The meaning behind my name is also my goal. That is why I always give myself challenges, for example taking “FYS 100: Cop, Crime, and Pop Culture”. Before I arrived at the University of Richmond, I already chatted with other freshman from China via Chinese Facebook. One day in June, we talked about which First Year Seminar that we would select for. Most of them tried to take the SAME First Year Seminar course. I definitely know the class will become easier if I can have the same class with them. But, finally, I chose not to follow their steps. Following my heart, I decide to take “Cop, Crime, and Pop Culture” to fulfill my FYS requirement. And this blog is going to record everything I learn from this class. And my every single thoughts concerning about this topic.

 

I really like this topic. I saw some Criminal TV shows (like CSI, Criminal Mind, Lie To Me) before and found it can be really interesting. Most of you know CSI and Criminal Mind, but might not be familiar with Lie To Me. Lie to me, in fact, is the first criminal show that I saw. This show depicts the story of a deception expert, Dr. Cal Lightman, who helps uncover the truth for the FBI, local police, law firms, corporations, and individuals via microexpressions and body language.

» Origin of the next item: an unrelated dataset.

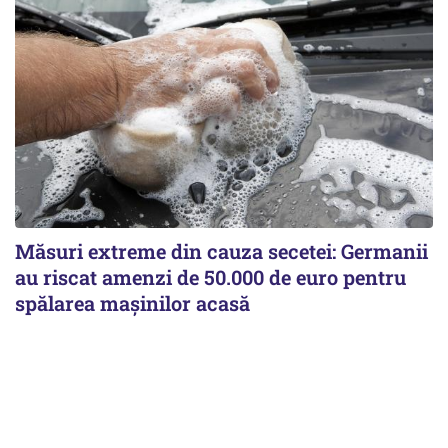
Măsuri extreme din cauza secetei: Germanii
au riscat amenzi de 50.000 de euro pentru
spălarea mașinilor acasă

At fist, I was simply obsessed with those microexpressions and body language. However, one sentence from the leading actor of Lie To Me touched me and switched my focus. It is “whether people are lying or not is not that important. It is more important to find out why people are lying.” Sometimes, people just unconsciously put too much stress on the result rather than the truth behind result. This sentence reminds me that don’t judge some cases or events only by their appearances. The cause is far more important than effect. So, then, I try to dig the deeper relationship between cops and crime in the show. Cops and crime are not often be talked by people since most of them deem cop and crime are just the business of government. However, studying crime and policing, from my perspective, can open our minds. The relationship of policing and crime is not just police detect crime and figure it out. There are more stories in this relationship! I mean this study can really reveal a part of world we have not seen. For example, how police detect criminals and capture them in the reality crime programming? What is the motivation of criminals? And whether the crime show displays the reality? Do cops usually capture criminals successful like we saw in TV show?

 

Challenging myself, I believe I can provide you with thought-provoking perspective. This blog will display my every single insight concerning about cops, crime and pop culture. Hope you enjoy this blog!